Barack Obama ha vinto le presidenziali del 2008 facendo echeggiare le fatidiche parole “Yes, we can”. Se con quel motto, impregnato di semplicità, Obama mirava a catturare non solo l’attenzione dei giovani, ma anche la loro mobilitazione a sostegno della sua vittoria, il can del vino è ancora accerchiato da aloni di incertezza.
Abbinato alla parola can, il vino in lattina sembra avviarsi a vincere la resistenza dei consumatori americani e a diventare un cult-drink. Giocando sull’ambivalenza del termine can, che indica sia il verbo “potere” sia “lattina”, il battage pubblicitario con un gioco di parole lasciava intendere: “in lattina si può”.
Il primo tentativo di “lattinizzazione” (si perdoni il neologismo) risalirebbe addirittura a Napoleone Bonaparte, che cercava di procurare cibo salubre per il suo esercito, perché un esercito ben nutrito combatte a mente fredda, con risultati molto più efficaci.

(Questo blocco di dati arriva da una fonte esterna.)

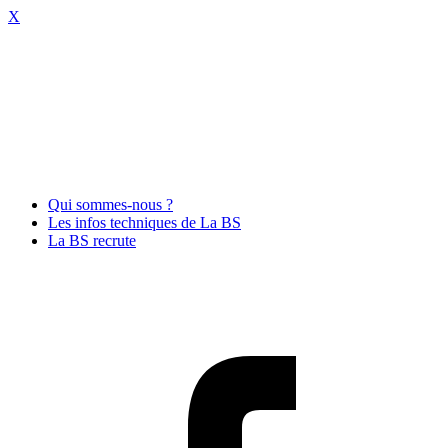
X
Qui sommes-nous ?
Les infos techniques de La BS
La BS recrute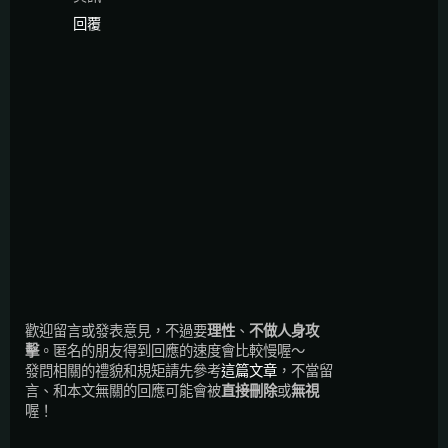
回覆
歡迎留言或發表意見，不過要
理性
、
不做人身攻
擊
。匿名的朋友得到回應的速度會比較慢喔～
發問相關的禮貌和規矩請先參考
這篇文章
，不當留
言、和本文無關的回應可能會被
直接刪除
或
無視
喔！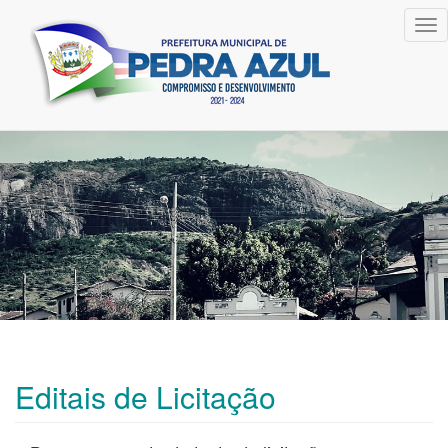
Tog
nav
Editais de Licitação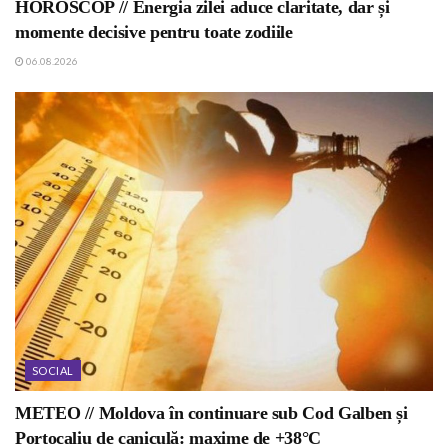
HOROSCOP // Energia zilei aduce claritate, dar și
momente decisive pentru toate zodiile
06.08.2026
SOCIAL
METEO // Moldova în continuare sub Cod Galben și
Portocaliu de caniculă: maxime de +38°C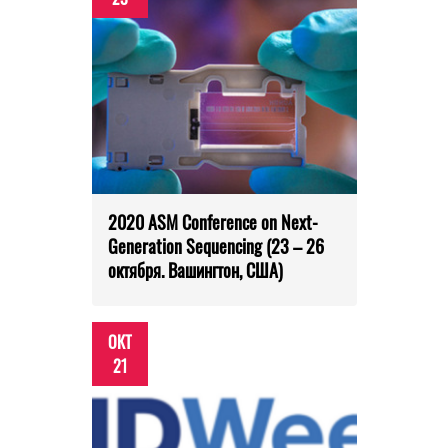
2020 ASM Conference on Next-
Generation Sequencing (23 – 26
октября. Вашингтон, США)
ОКТ
21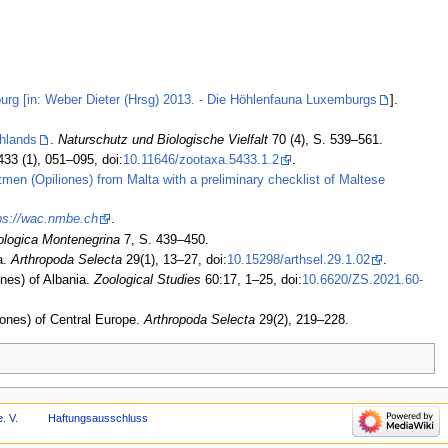
g [in: Weber Dieter (Hrsg) 2013. - Die Höhlenfauna Luxemburgs
].
hlands
.
Naturschutz und Biologische Vielfalt
70 (4), S. 539–561.
33 (1), 051–095, doi:
10.11646/zootaxa.5433.1.2
.
men (Opiliones) from Malta with a preliminary checklist of Maltese
ps://wac.nmbe.ch
.
logica Montenegrina
7, S. 439–450.
a.
Arthropoda Selecta
29(1), 13–27, doi:
10.15298/arthsel.29.1.02
.
nes) of Albania.
Zoological Studies
60:17, 1–25, doi:
10.6620/ZS.2021.60-
ones) of Central Europe.
Arthropoda Selecta
29(2), 219–228.
. V.
Haftungsausschluss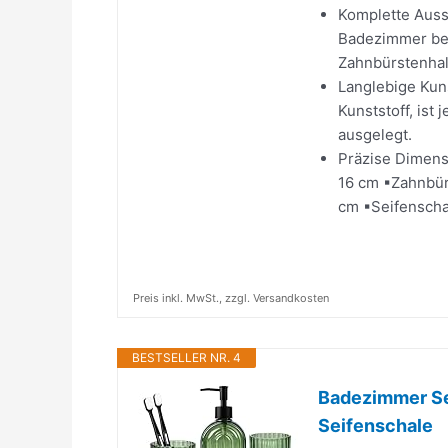
Komplette Ausst
Badezimmer ben
Zahnbürstenhalt
Langlebige Kuns
Kunststoff, ist
ausgelegt.
Präzise Dimensi
16 cm ▪Zahnbürs
cm ▪Seifenschale
Preis inkl. MwSt., zzgl. Versandkosten
BESTSELLER NR. 4
Badezimmer Se
Seifenschale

Per rintracciare esempi di liquidi, peraltro non alcolici, confezionati in ciò che oggi è la lattina (can) bisogna indietreggiare al 1930 o
giù di lì, quando gli States erano in pieno Proibizionismo. La bevanda che aprì la strada alla lattina fu la soda, sebbene i pericoli di qualche
reazione chimica con il metallo non fossero del tutto superati; si temevano l’alta acidità del soft-drink e la pressione carbonica.